Seperti yang sedang viral di beberapa media sosial tentang unggahan dari akun Instagram bernama @roronoazorooooool yang menceritakan standar TikTok merusak keindahan asli manusia. Dalam akun tersebut, penulis menceritakan bahwa media sosial membuat semua orang merasa punya begitu banyak pilihan untuk dirinya, padahal sebenarnya tidak. Penulis menambahkan untuk mencoba memperhatikan orang yang mencintai, menghargai, dan peduli di kehidupan nyata.
Tokoh post-modern seperti Judith Butler, yang dikenal dengan teorinya tentang performativitas gender, dapat membantu kita memahami bagaimana representasi pasangan di TikTok mempengaruhi persepsi publik tentang hubungan. Butler berargumen bahwa identitas gender dan peran sosial bukanlah sesuatu yang intrinsik, tetapi dibentuk melalui repetisi tindakan dan representasi. Dalam konteks TikTok, pasangan yang sering kali diidolakan adalah yang memenuhi standar tertentu yang terus-menerus diperkuat oleh algoritma dan budaya visual platform.
Saya melihat jika standarisasi ini terus menerus dikonsumsi masyarakat, dapat menyebabkan tekanan sosial yang signifikan, di mana individu merasa perlu untuk menyesuaikan diri dengan standar yang tidak realistis agar dapat diterima atau dianggap sukses dalam hubungan. Ini dapat mengakibatkan penurunan kepuasan pribadi dan hubungan, karena individu berusaha untuk memenuhi harapan yang tidak sesuai dengan kenyataan kehidupan mereka sendiri.
Tantangan yang Signifikan
TikTok, dengan algoritma yang mendorong homogenisasi konten dan ekonomi atensi yang mengutamakan popularitas, menunjukkan kemunduran nilai-nilai post-modernisme yang menghargai kebebasan, keragaman, dan ekspresi individual.Â
Meskipun platform ini menawarkan banyak peluang untuk kreativitas dan keterhubungan, tekanan untuk mengikuti tren dan standar yang ada dapat menghambat kreativitas sejati dan menyebabkan hilangnya identitas individual. Standarisasi konten pasangan di TikTok juga menciptakan persepsi yang tidak realistis tentang hubungan, menambahkan dimensi lain dari konformitas yang bertentangan dengan semangat post-modern.
Dalam era digital ini, penting dan sewajarnya untuk mengkritisi bagaimana platform seperti TikTok mempengaruhi budaya dan mendorong kita untuk menemukan cara-cara baru untuk mendukung dan merayakan kebebasan dan keragaman yang menjadi ciri khas era post-modern.Â
Dengan memahami pengaruh TikTok dari perspektif pemikir post-modern seperti Lyotard, Baudrillard, Foucault, dan Butler, kita dapat lebih kritis terhadap bagaimana teknologi membentuk budaya kita dan berupaya untuk menciptakan ruang di mana kreativitas sejati dan ekspresi individual dapat berkembang. Ini adalah tantangan yang signifikan, tetapi juga peluang untuk menghidupkan kembali semangat post-modern dalam menghadapi realitas digital kita yang terus berkembang.

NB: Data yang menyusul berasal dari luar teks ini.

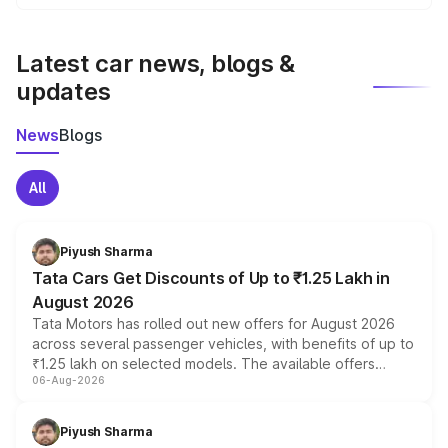
We update price breakup details regularly to reflect the
latest market prices, taxes, and offers.
Latest car news, blogs &
updates
News
Blogs
All
Piyush Sharma
Tata Cars Get Discounts of Up to ₹1.25 Lakh in
August 2026
Tata Motors has rolled out new offers for August 2026
across several passenger vehicles, with benefits of up to
₹1.25 lakh on selected models. The available offers
06-Aug-2026
include consumer discounts, exchange bonuses,
scrappage incentives, loyalty rewards and corporate
benefits, depending on the vehicle, variant and eligibility,
Piyush Sharma
giving buyers multiple ways to reduce the overall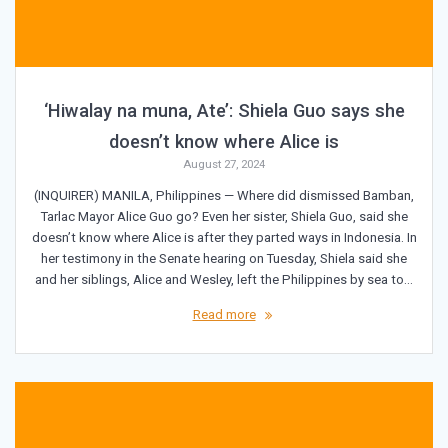
‘Hiwalay na muna, Ate’: Shiela Guo says she
doesn’t know where Alice is
August 27, 2024
(INQUIRER) MANILA, Philippines — Where did dismissed Bamban,
Tarlac Mayor Alice Guo go? Even her sister, Shiela Guo, said she
doesn’t know where Alice is after they parted ways in Indonesia. In
her testimony in the Senate hearing on Tuesday, Shiela said she
and her siblings, Alice and Wesley, left the Philippines by sea to…
Read more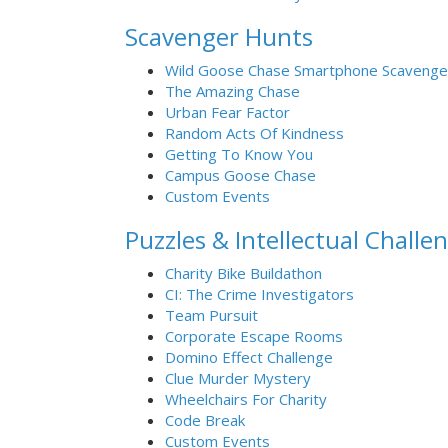
Scavenger Hunts
Wild Goose Chase Smartphone Scavenge
The Amazing Chase
Urban Fear Factor
Random Acts Of Kindness
Getting To Know You
Campus Goose Chase
Custom Events
Puzzles & Intellectual Challe
Charity Bike Buildathon
CI: The Crime Investigators
Team Pursuit
Corporate Escape Rooms
Domino Effect Challenge
Clue Murder Mystery
Wheelchairs For Charity
Code Break
Custom Events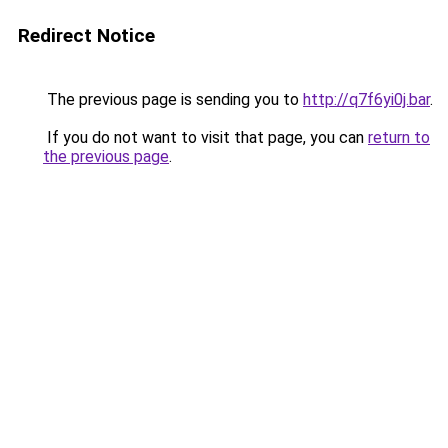
Redirect Notice
The previous page is sending you to
http://q7f6yi0j.bar
.
If you do not want to visit that page, you can
return to
the previous page
.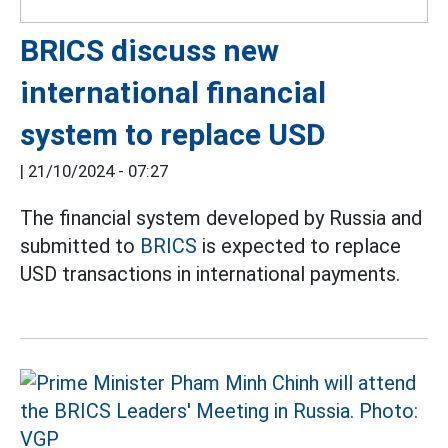
BRICS discuss new
international financial
system to replace USD
|
21/10/2024 - 07:27
The financial system developed by Russia and
submitted to
BRICS
is expected to replace
USD transactions in international payments.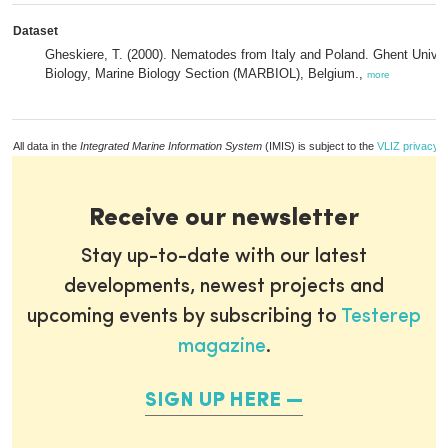
Dataset
Gheskiere, T. (2000). Nematodes from Italy and Poland. Ghent Univer
Biology, Marine Biology Section (MARBIOL), Belgium.,
more
All data in the
Integrated Marine Information System
(IMIS) is subject to the
VLIZ privacy p
Receive our newsletter
Stay up-to-date with our latest
developments, newest projects and
upcoming events by subscribing to
Testerep
magazine
.
SIGN UP HERE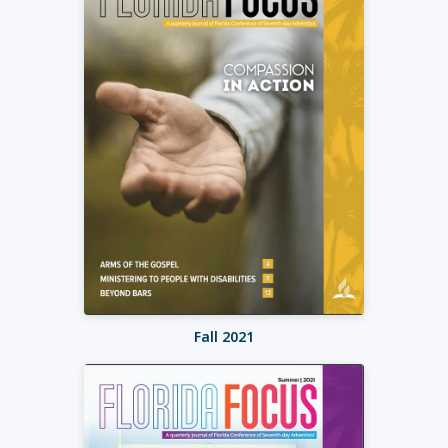
Fall 2021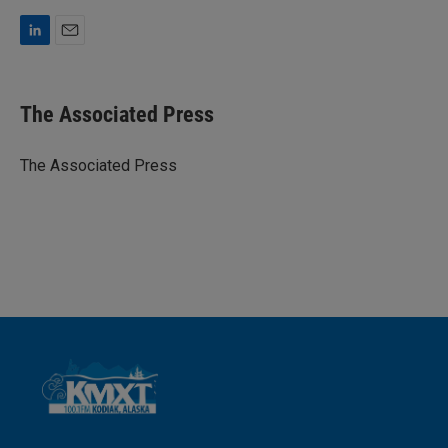
L
E
i
m
n
a
k
i
The Associated Press
e
l
d
I
The Associated Press
n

Menghadapi standarisasi TikTok sebagai bentuk kemunduran era posmodern memerlukan strategi yang menitikberatkan pada literasi digital, promosi kreativitas, dan penguatan identitas budaya. Salah satu langkah utama adalah meningkatkan literasi digital di kalangan masyarakat, terutama generasi muda, untuk memahami bagaimana algoritma platform bekerja dan dampaknya terhadap persepsi budaya serta nilai-nilai estetika.
 Selain itu, penting untuk mendorong produksi dan konsumsi konten alternatif yang menampilkan keberagaman dan inovasi, baik dari segi estetika maupun perspektif budaya. Pendidikan kultural dan diskusi publik juga perlu diperkuat untuk meningkatkan kesadaran akan pentingnya menjaga keunikan budaya di tengah derasnya arus standarisasi global.

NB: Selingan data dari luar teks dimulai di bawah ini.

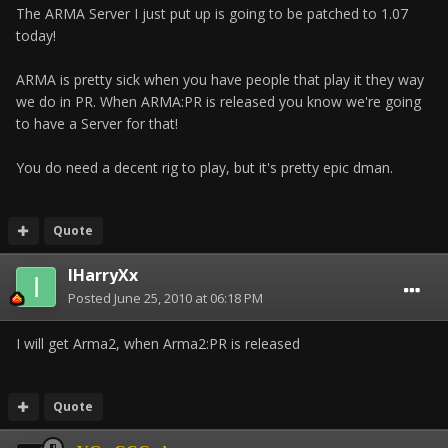
The ARMA Server I just put up is going to be patched to 1.07
today!
ARMA is pretty sick when you have people that play it they way
we do in PR. When ARMA:PR is released you know we're going
to have a Server for that!
You do need a decent rig to play, but it's pretty epic dman.
Quote
IHarryXx
Posted
June 25, 2010 at 06:18 PM
I will get Arma2, when Arma2:PR is released
Quote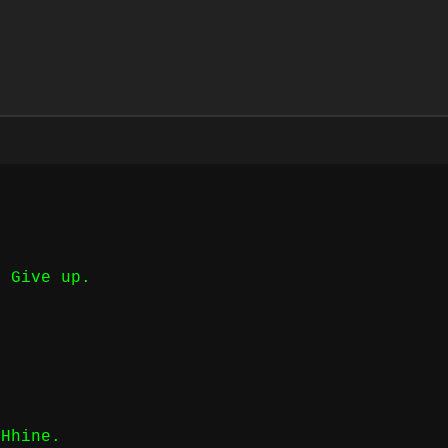
t Give up.
CHhine.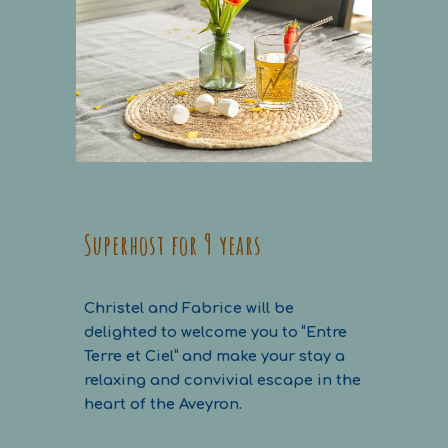
Superhost for 9 years
Christel and Fabrice will be
delighted to welcome you to “Entre
Terre et Ciel” and make your stay a
relaxing and convivial escape in the
heart of the Aveyron.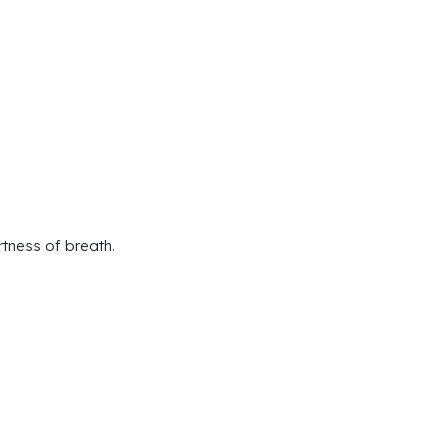
rtness of breath.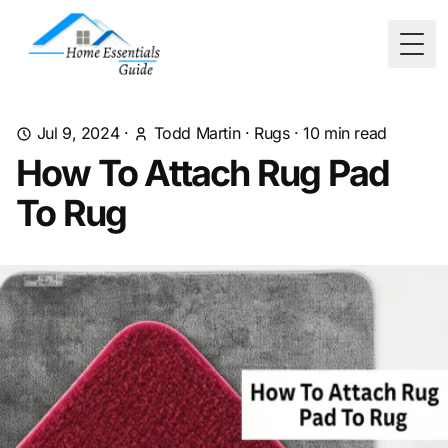
Togg
Jul 9, 2024
·
Todd Martin
·
Rugs
·
10
min read
How To Attach Rug Pad
To Rug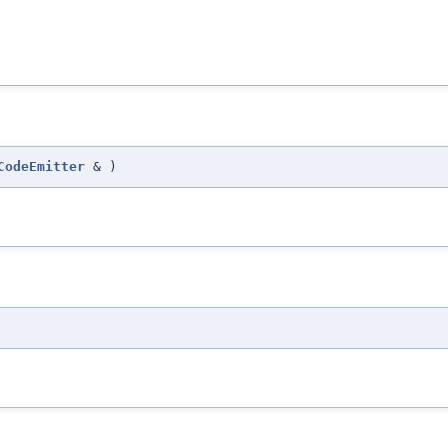
CodeEmitter
&
)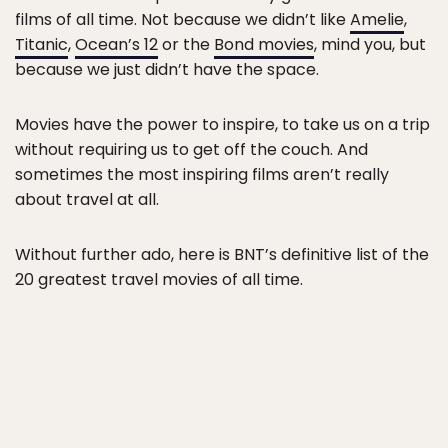
films of all time. Not because we didn’t like
Amelie
,
Titanic
,
Ocean’s 12
or the
Bond movies
, mind you, but
because we just didn’t have the space.
Movies have the power to inspire, to take us on a trip
without requiring us to get off the couch. And
sometimes the most inspiring films aren’t really
about travel at all.
Without further ado, here is BNT’s definitive list of the
20 greatest travel movies of all time.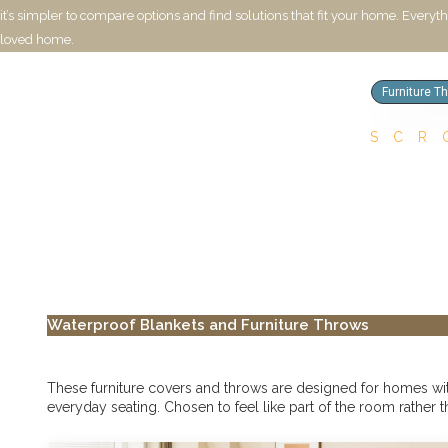
it’s simpler to compare options and find solutions that fit your home. Everyt
loved home.
Furniture T
SCR
Waterproof Blankets and Furniture Throws
These furniture covers and throws are designed for homes with 
everyday seating. Chosen to feel like part of the room rather t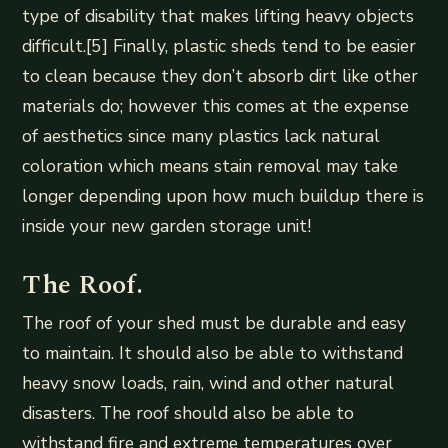
type of disability that makes lifting heavy objects
difficult.[5] Finally, plastic sheds tend to be easier
to clean because they don’t absorb dirt like other
materials do; however this comes at the expense
of aesthetics since many plastics lack natural
coloration which means stain removal may take
longer depending upon how much buildup there is
inside your new garden storage unit!
The Roof.
The roof of your shed must be durable and easy
to maintain. It should also be able to withstand
heavy snow loads, rain, wind and other natural
disasters. The roof should also be able to
withstand fire and extreme temperatures over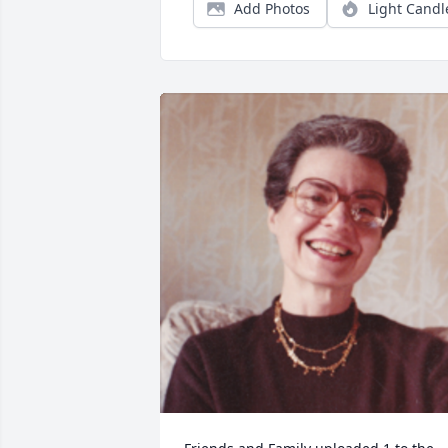
Add Photos
Light Candl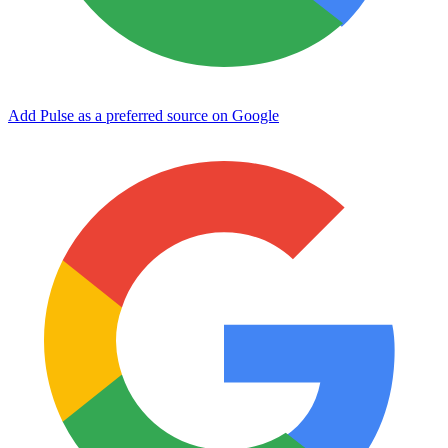
Add Pulse as a preferred source on Google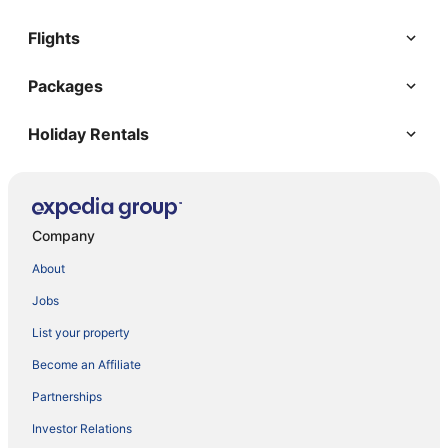
Flights
Packages
Holiday Rentals
Company
About
Jobs
List your property
Become an Affiliate
Partnerships
Investor Relations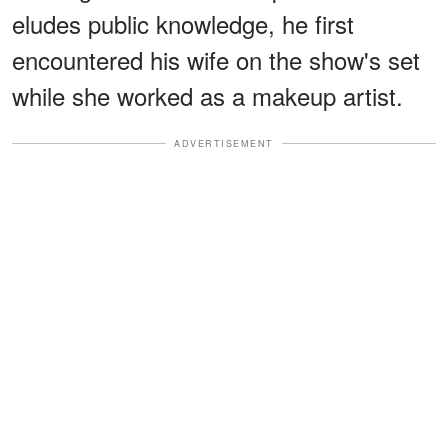
eludes public knowledge, he first
encountered his wife on the show's set
while she worked as a makeup artist.
ADVERTISEMENT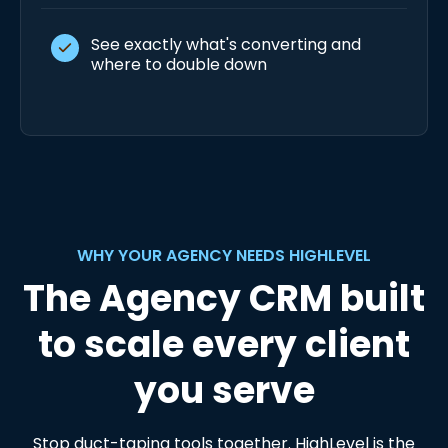
See exactly what's converting and
where to double down
WHY YOUR AGENCY NEEDS HIGHLEVEL
The Agency CRM built
to scale every client
you serve
Stop duct-taping tools together. HighLevel is the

Kolaborasi dengan pembuat kebijakan menjadi krusial dalam menciptakan regulasi yang mendukung keberagaman konten dan meningkatkan transparansi algoritma. Di sisi lain, mempertahankan fluiditas identitas posmodern dengan mengajak masyarakat untuk mendekonstruksi narasi dominan yang muncul dari platform digital menjadi langkah penting dalam menjaga kebebasan berekspresi.